Os habitués quase não deixaram Con reler Hemingway e seu alter-ego Nick Adams, a infância a beira do exuberante lago Michigan, pescando com o pai, que era medico e também como ele se suicidou com um tiro de revolver.
Con hesitava se pedia ou não dez reais emprestados do seu Costa, o barbeiro vizinho. Depois que fechou a oficina o encontrou em pé da porta do salão:
- Seu Costa, dá para o senhor me emprestar dez reais até quarta-feira?
Houve um silencio constrangedor, Seu Costa bateu no bolso da camisa.
- Sim, seu Costantino – entrou no salão, abriu uma gaveta e estendeu a cédula de dez para ele.
- Obrigado, Seu Costa. Se alguém procurar por mim a manhã, diga que vou chegar as onze.
Despediram-se. Com aliviado subiu a ladeira com uma sacolinha, levando as letras dos ferros de gado para faceá-las no esmeril na oficina de Tio Karl, no bairro do Portinho, centro. Na pensão, o pedreiro Zé Grandão caiava com cal plastificado a sala do computador e sr. Kanf retelhava o telhado da cozinha, tirando umas goteiras. Deixou as tralhas sobre a cômoda e zarpou para o mercado, molhar a garganta. Bebeu uma dose de agua de fogo com o pedreiro Hal e Marcos na Praça do Bacurizeiro.

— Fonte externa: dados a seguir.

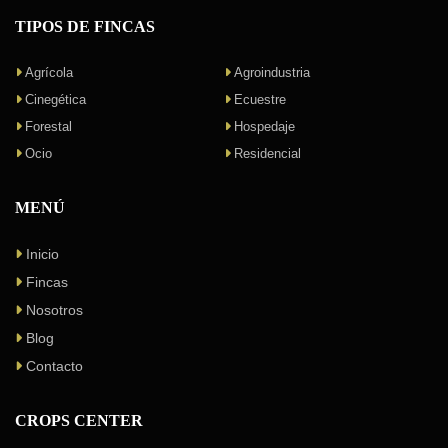
TIPOS DE FINCAS
Agrícola
Agroindustria
Cinegética
Ecuestre
Forestal
Hospedaje
Ocio
Residencial
MENÚ
Inicio
Fincas
Nosotros
Blog
Contacto
CROPS CENTER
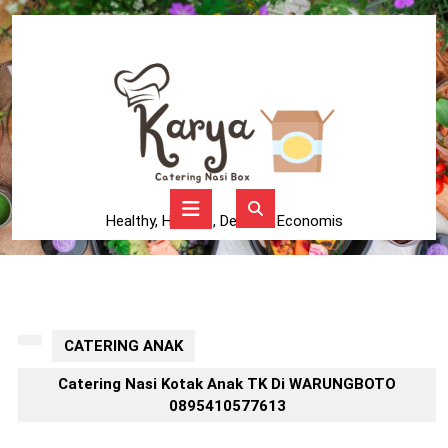
Skip
to
content
Skip
to
content
Open
Button
Healthy, Higienis, Delicius, Economis
CATERING ANAK
Catering Nasi Kotak Anak TK Di WARUNGBOTO
0895410577613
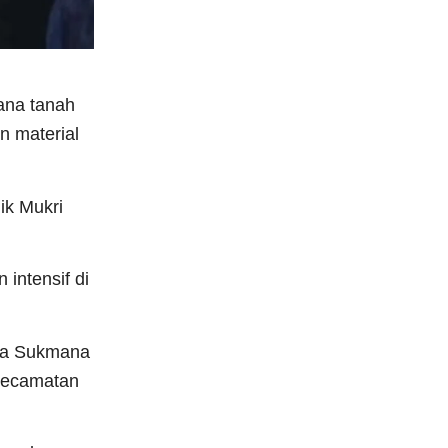
ana tanah
n material
ik Mukri
 intensif di
dra Sukmana
 kecamatan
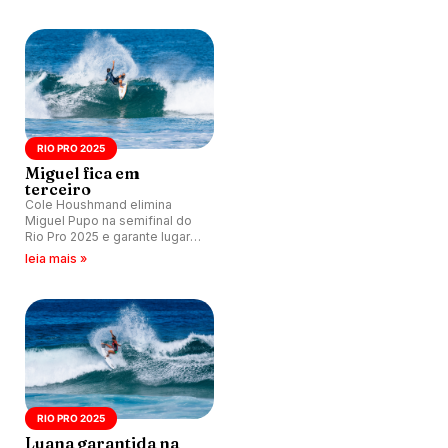
RIO PRO 2025
Miguel fica em
terceiro
Cole Houshmand elimina
Miguel Pupo na semifinal do
Rio Pro 2025 e garante lugar
na decisão. Brasileiro se
leia mais »
despede da etapa em
terceiro lugar.
RIO PRO 2025
Luana garantida na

Ao entrar no comercial de Bruno dentro do mercado fui surpreendido pelo irmão dele que me perguntou:
- Cadê o Sr. Con? – fiquei em estado de graça, disse que estava lendo as minhas crônicas e o melhor gostando. Que legal. Quando falei isso para ele resmungou como de seu costume:
- Que porra de reconhecimento, eu quero é beber uma lata – saiu para comprar umas no próprio Bruno. E o irmão o reconheceu pela foto.